While True(): Learn to teach your cat to drive.

Can you feel the feline neurons growing?

I’ve got a soft spot for “programming” games. Since that’s my day job, I can usually convince myself that this is the one sort of game I might actually be good at.

I’m looking at you, Octopath Traveler final boss that I’m too timid to fight anymore.

Programming games can run the gamut from super-techy TIS-100, which asks you to write multiprocessor programs in a bespoke assembly language, to beginner friendly 7 Billion Humans, which has you write parallel processing algorithms in a Snap-like visual programming language.

All these kinds of games introduce you to simple concepts, give you a puzzle to work on that uses this concept, and then adds this concept to a library that you will use in future puzzles. And, almost all of them have a thin plot bridging puzzles so that it can make you think you’re playing a game rather than learning how to program.

Luden.io’s while True: learn() starts with you discovering that your humble cat is a master coder. He could totally make mad cash programming, except… he can’t talk or make himself understood. One of your buddies suggests learning how to build an AI that can translate from Meow to Hello and at the same time instructing the player in the amazing world of artificial intelligence.

And so you embark on your new career as an AI hotshot, taking on contracts (and occasionally lending your expertise to a new startup), all the time empowering your kitty to talk (and drive your car).

Each puzzle has you connect various colored shapes on the left edge of the screen with buckets on the right edge of the screen. The buckets have various requirements (no blue, only green triangles, etc). You will use the various AI blocks available to correctly guide the shapes on the left to the buckets on the right.

It’s kind of cool how no matter the task, it can be solved by moving colored shapes from left to right across the screen. Detecting poorly manufactured toys, forecasting fashion trends, sifting out bad components… all of them can be abstracted the same way.

Each puzzle also has secondary requirements that may or may not be stated openly. Since the AI blocks can operate fairly slowly, optimizing throughput may require load balancing and multiple code paths to make things run smoothly. Also, some buckets may require more blocks than others, and so the flow must be designed to send more blocks one place, fewer blocks to another.

Each new AI block is first presented with links out to pages where you can learn more about the concept behind the block, including the SIFT algorithm or neural networks. After that, the block will show up in the toolbox of subsequent puzzles.

You may also buy additional blocks for certain puzzles with all the cash you’re earning predicting elections or helping match customers to pizza shapes (square or round, but for some reason, never triangular. Don’t customers ever buy pizza by the slice?) And if you just have too much cats (I mean cash), you can buy decorations for your home office (so pandemic friendly) and outfits for your cat.

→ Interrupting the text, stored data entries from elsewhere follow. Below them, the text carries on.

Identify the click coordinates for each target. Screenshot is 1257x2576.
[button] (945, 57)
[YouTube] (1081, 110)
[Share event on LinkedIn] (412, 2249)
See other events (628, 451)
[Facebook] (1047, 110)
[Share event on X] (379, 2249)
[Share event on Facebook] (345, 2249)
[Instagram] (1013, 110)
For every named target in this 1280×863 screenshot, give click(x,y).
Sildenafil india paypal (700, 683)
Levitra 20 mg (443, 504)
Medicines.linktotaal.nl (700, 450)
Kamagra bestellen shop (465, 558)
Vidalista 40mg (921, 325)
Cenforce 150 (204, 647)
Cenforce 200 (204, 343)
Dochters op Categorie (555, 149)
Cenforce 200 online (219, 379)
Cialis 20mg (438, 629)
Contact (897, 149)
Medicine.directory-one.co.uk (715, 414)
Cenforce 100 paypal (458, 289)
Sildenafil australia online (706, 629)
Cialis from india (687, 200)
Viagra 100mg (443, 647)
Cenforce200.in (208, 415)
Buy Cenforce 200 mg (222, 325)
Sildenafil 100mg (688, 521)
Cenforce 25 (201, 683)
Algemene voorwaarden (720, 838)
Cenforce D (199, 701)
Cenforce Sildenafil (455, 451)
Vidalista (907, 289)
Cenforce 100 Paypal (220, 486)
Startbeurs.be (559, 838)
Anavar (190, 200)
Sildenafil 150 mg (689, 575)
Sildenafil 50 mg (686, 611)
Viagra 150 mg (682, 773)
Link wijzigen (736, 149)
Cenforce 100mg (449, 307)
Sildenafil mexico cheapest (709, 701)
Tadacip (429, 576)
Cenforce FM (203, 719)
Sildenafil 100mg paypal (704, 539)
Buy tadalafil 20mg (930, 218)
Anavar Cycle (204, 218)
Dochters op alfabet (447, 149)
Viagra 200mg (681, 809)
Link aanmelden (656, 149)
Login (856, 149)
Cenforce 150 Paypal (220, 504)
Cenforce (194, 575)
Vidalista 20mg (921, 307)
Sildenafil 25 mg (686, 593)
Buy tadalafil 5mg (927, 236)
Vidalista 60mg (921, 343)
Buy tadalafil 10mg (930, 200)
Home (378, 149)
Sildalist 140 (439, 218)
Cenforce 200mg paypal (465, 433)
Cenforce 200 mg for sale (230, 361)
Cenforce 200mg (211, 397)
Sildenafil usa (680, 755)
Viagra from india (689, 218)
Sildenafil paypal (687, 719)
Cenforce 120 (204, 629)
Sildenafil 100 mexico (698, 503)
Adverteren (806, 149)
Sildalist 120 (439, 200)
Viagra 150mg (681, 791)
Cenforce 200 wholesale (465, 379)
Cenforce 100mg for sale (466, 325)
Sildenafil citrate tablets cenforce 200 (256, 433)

I’m a few days into the game, though, and although I’ve learned a lot about shifting shapes around, I haven’t learned much at all about machine learning. I am told that this particular block uses the SIFT algorithm to see if a triangle or circle is in an image, but I am still clueless about how it works. This other block uses a weighted neural net that can be trained, somehow, but it is a black box.

I’d expected, when I bought the game, that the game would be leading me through implementing these algorithms instead of just referring me to a wiki page. I’d have really liked a game that would teach me about connecting nodes and layers in a neural net — this is not that game.

The one puzzle that was not moving shapes from left to right involved teaching a self-driving car how to avoid obstacles by interpreting LIDAR input. Because, kitties can’t drive cars by themselves, you see. I did terribly with the training because I was using a controller to press the virtual buttons rather than using the touch screen, but afterward the car ran fine and avoided everything anyway. Elon Musk, I’m waiting for your call.

The game advertises itself as a means to learn about the world of artificial intelligence. It’s actually a game about optimization. Actual deep learning is confined to black boxes; all that’s left is to become very efficient at sorting shapes and moving them to buckets.

My largest frustration with the game, though, were the unwritten requirements about how much of each output could go into which bucket. Just satisfying the request wasn’t enough. Had to balance the flow correctly.

I was looking for a SpaceChem-like game for the Switch, and this came closest, but in the end, it was a miss for me.